Y los campos se iban volviendo más y más verdes. Las parcelas estaban cortadas en cuadrados como si hubiesen sido medidas con una regla. Un caballo retozaba por el prado y una campesina permanecía en la puerta de su casa. Así había sido siempre y así era también ahora.
—Es extraño —dijo la camarera, y las lágrimas se agolparon en sus ojos.
—¿Qué dice? —dijo el director de la banda—, esto es solo el tránsito. Pronto llegaremos a Polonia. Paisajes nuevos y personas nuevas. Hay que ampliar horizontes, ¿no cree?
—Y yo me siento tan mal, tan insignificante.
—Esto es solo un tránsito, solo un tránsito. Pronto llegaremos a la estación, al kiosco. Me gusta mucho la limonada del dueño del kiosco, es limonada casera, muy buena —y las palabras que habían estado ocultas en él durante años brotaron de repente. Quería colmarla de palabras. Pero, por alguna razón, las palabras que tenía no se unían en frases coherentes.
El rabino salió de su letargo y dijo en voz alta: «¿Qué pretenden? Durante años no han escuchado la voz de la Torá. A mí me encerraron en un asilo. No quisieron saber nada de mí. Ahora quieren ir a Polonia. No hay expiación sin petición de perdón».
La voz del rabino sorprendió a la caravana. Era una mezcla de yiddish y hebreo. La gente no entendió ni una palabra, pero el enojo se apreciaba claramente. El dueño del hotel no detuvo la silla de ruedas, la empujaba como si lo hubiera estado haciendo durante años.

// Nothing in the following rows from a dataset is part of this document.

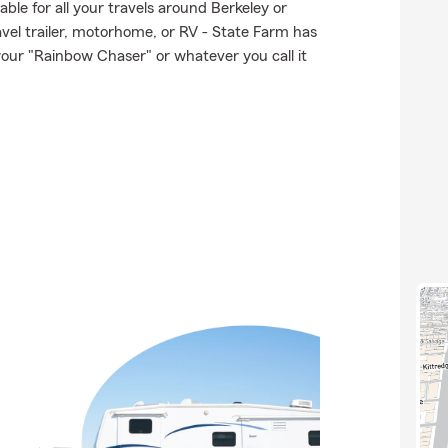
ble for all your travels around Berkeley or
ravel trailer, motorhome, or RV - State Farm has
our "Rainbow Chaser" or whatever you call it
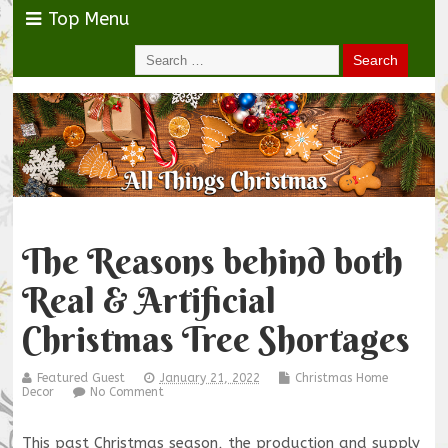
Top Menu
The Reasons behind both
Real & Artificial
Christmas Tree Shortages
Featured Guest
January 21, 2022
Christmas Home
Decor
No Comment
This past Christmas season, the production and supply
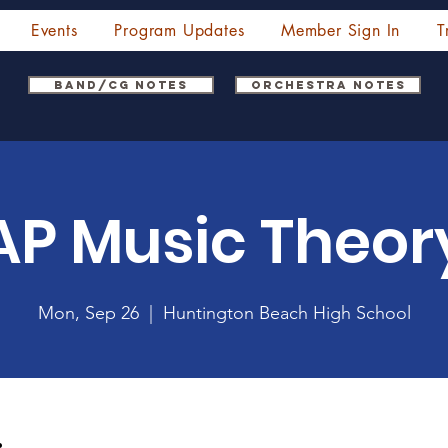
Events
Program Updates
Member Sign In
T
Band/CG Notes
Orchestra Notes
AP Music Theor
Mon, Sep 26
  |  
Huntington Beach High School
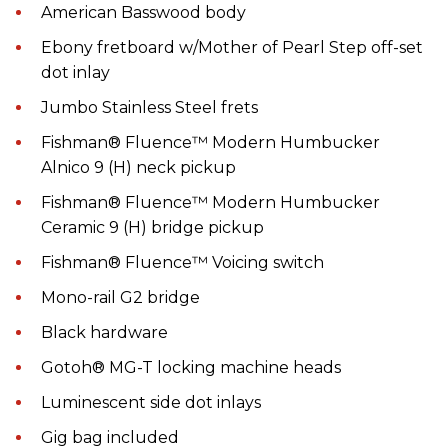
American Basswood body
Ebony fretboard w/Mother of Pearl Step off-set
dot inlay
Jumbo Stainless Steel frets
Fishman® Fluence™ Modern Humbucker
Alnico 9 (H) neck pickup
Fishman® Fluence™ Modern Humbucker
Ceramic 9 (H) bridge pickup
Fishman® Fluence™ Voicing switch
Mono-rail G2 bridge
Black hardware
Gotoh® MG-T locking machine heads
Luminescent side dot inlays
Gig bag included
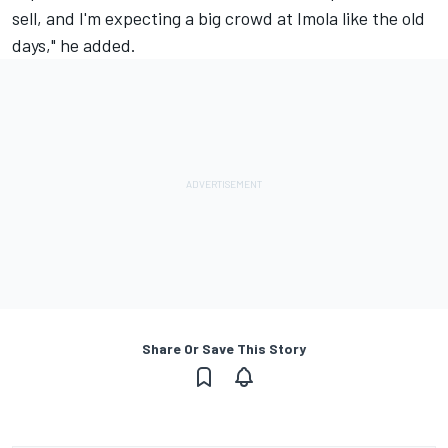
sell, and I'm expecting a big crowd at Imola like the old
days," he added.
Share Or Save This Story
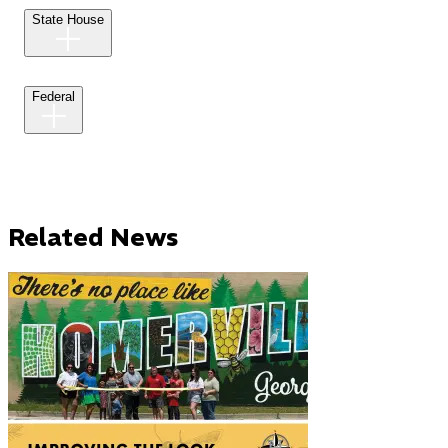
State House
Federal
Related News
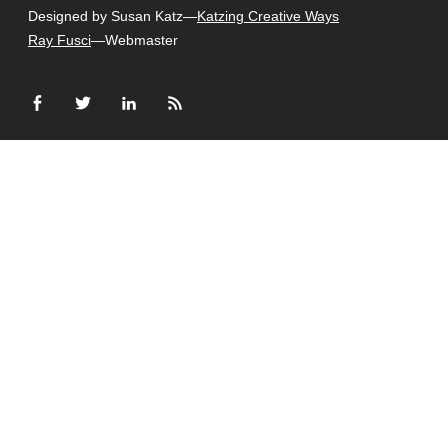
Designed by Susan Katz—
Katzing Creative Ways
Ray Fusci
—Webmaster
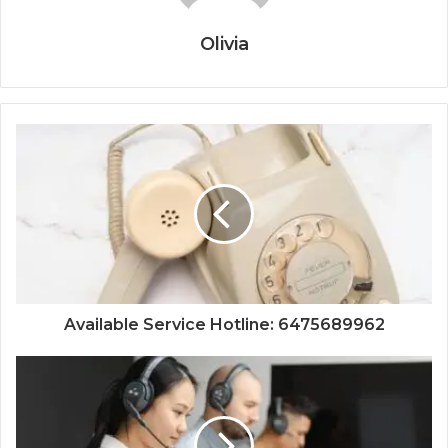
Olivia
Available Service Hotline: 6475689962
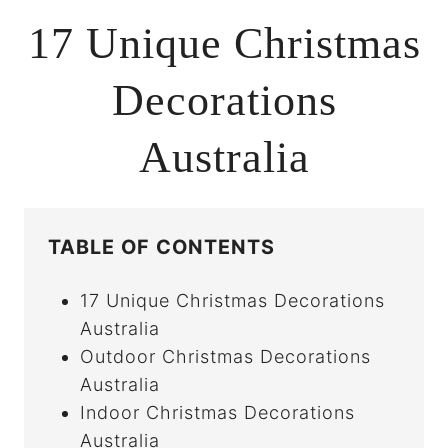
17 Unique Christmas
Decorations
Australia
TABLE OF CONTENTS
17 Unique Christmas Decorations
Australia
Outdoor Christmas Decorations
Australia
Indoor Christmas Decorations
Australia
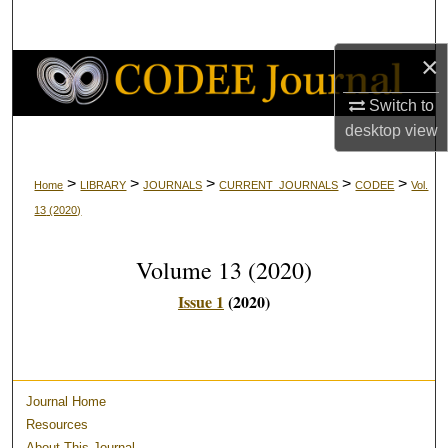
Search
×
Browse Collections
Switch to
My Account
desktop
view
About
>
>
>
>
>
Home
LIBRARY
JOURNALS
CURRENT_JOURNALS
CODEE
Vol.
13
(2020)
Digital Commons Network™
Volume 13
(2020)
Issue 1
(2020)
Journal Home
Resources
About This Journal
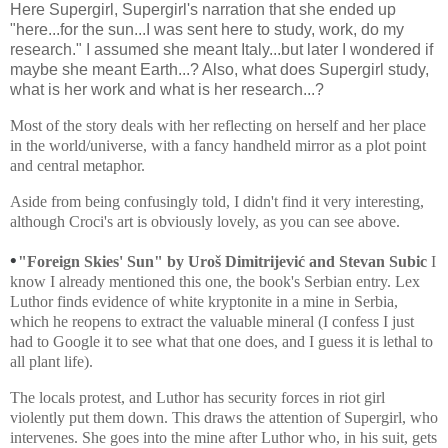
Here Supergirl, Supergirl's narration that she ended up
"here...for the sun...I was sent here to study, work, do my
research." I assumed she meant Italy...but later I wondered if
maybe she meant Earth...? Also, what does Supergirl study,
what is her work and what is her research...?
Most of the story deals with her reflecting on herself and her place
in the world/universe, with a fancy handheld mirror as a plot point
and central metaphor.
Aside from being confusingly told, I didn't find it very interesting,
although Croci's art is obviously lovely, as you can see above.
•
"Foreign Skies' Sun" by
Uroš Dimitrijević and Stevan Subic
I
know I already mentioned this one, the book's Serbian entry. Lex
Luthor finds evidence of white kryptonite in a mine in Serbia,
which he reopens to extract the valuable mineral (I confess I just
had to Google it to see what that one does, and I guess it is lethal to
all plant life).
The locals protest, and Luthor has security forces in riot girl
violently put them down. This draws the attention of Supergirl, who
intervenes. She goes into the mine after Luthor who, in his suit, gets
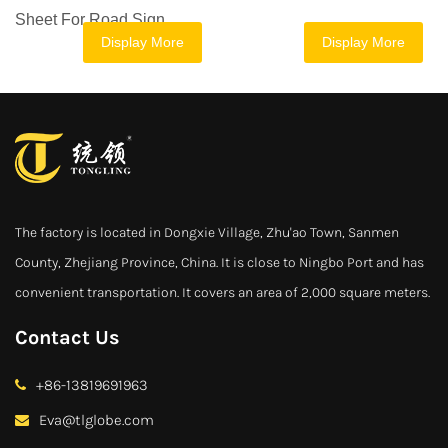
Sheet For Road Sign
Display More
Display More
The factory is located in Dongxie Village, Zhu'ao Town, Sanmen
County, Zhejiang Province, China. It is close to Ningbo Port and has
convenient transportation. It covers an area of 2,000 square meters.
Contact Us
+86-13819691963
Eva@tlglobe.com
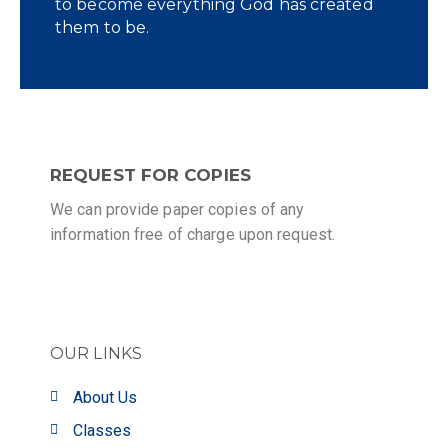
to become everything God has created
them to be.
REQUEST FOR COPIES
We can provide paper copies of any
information free of charge upon request.
OUR LINKS
About Us
Classes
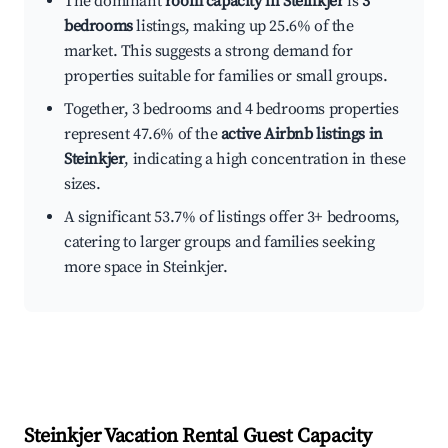
The dominant
room capacity in Steinkjer
is
3
bedrooms
listings, making up 25.6% of the
market. This suggests a strong demand for
properties suitable for families or small groups.
Together, 3 bedrooms and 4 bedrooms properties
represent 47.6% of the
active Airbnb listings in
Steinkjer
, indicating a high concentration in these
sizes.
A significant 53.7% of listings offer 3+ bedrooms,
catering to larger groups and families seeking
more space in Steinkjer.
Steinkjer
Vacation Rental Guest Capacity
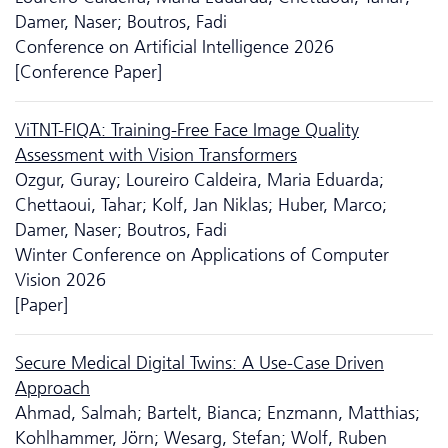
Damer, Naser; Boutros, Fadi
Conference on Artificial Intelligence 2026
[Conference Paper]
ViTNT-FIQA: Training-Free Face Image Quality
Assessment with Vision Transformers
Ozgur, Guray; Loureiro Caldeira, Maria Eduarda;
Chettaoui, Tahar; Kolf, Jan Niklas; Huber, Marco;
Damer, Naser; Boutros, Fadi
Winter Conference on Applications of Computer
Vision 2026
[Paper]
Secure Medical Digital Twins: A Use-Case Driven
Approach
Ahmad, Salmah; Bartelt, Bianca; Enzmann, Matthias;
Kohlhammer, Jörn; Wesarg, Stefan; Wolf, Ruben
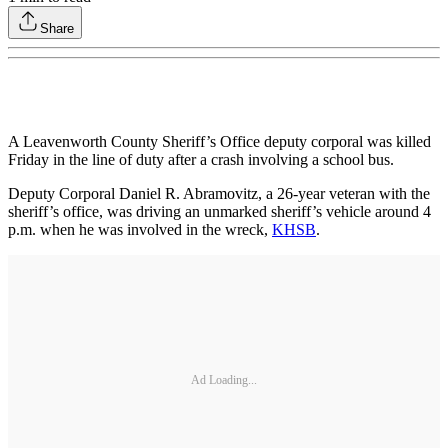
Share
A Leavenworth County Sheriff’s Office deputy corporal was killed
Friday in the line of duty after a crash involving a school bus.
Deputy Corporal Daniel R. Abramovitz, a 26-year veteran with the
sheriff’s office, was driving an unmarked sheriff’s vehicle around 4
p.m. when he was involved in the wreck,
KHSB
.
Ad Loading...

Mitzi se acercó al señor Langmann, que caminaba ensimismado, y le dijo que había tenido un sueño muy real. Y el señor Langmann, que no soportaba su verborrea, giró su cabeza alargada y calva y dijo que el perro tampoco le había dejado dormir. Mitzi le contó que cuando era pequeña, a los cinco o seis años, su padre la llevó a Viena, al Prater: era un maravilloso día de otoño, pero la intención del padre, un hombre ocupado y sufridor, no era otra, tal y como quedó de manifiesto, que aturdiría y cansarla antes de llevarla al hospital para que la operasen de las anginas. Desde que llegó al hospital sintió la inminente desgracia e intentó escapar. Todo el personal fue movilizado. La operación se realizó. Todo eso lo había soñado esa noche, tal y como ocurrió.
—¡La estación!, ¡la estación! —se oyó la voz de una mujer. Los policías de la estación hicieron señas a los policías que los acompañaban.
—¡Hemos llegado!, ¡por fin hemos llegado! —gritó Mitzi.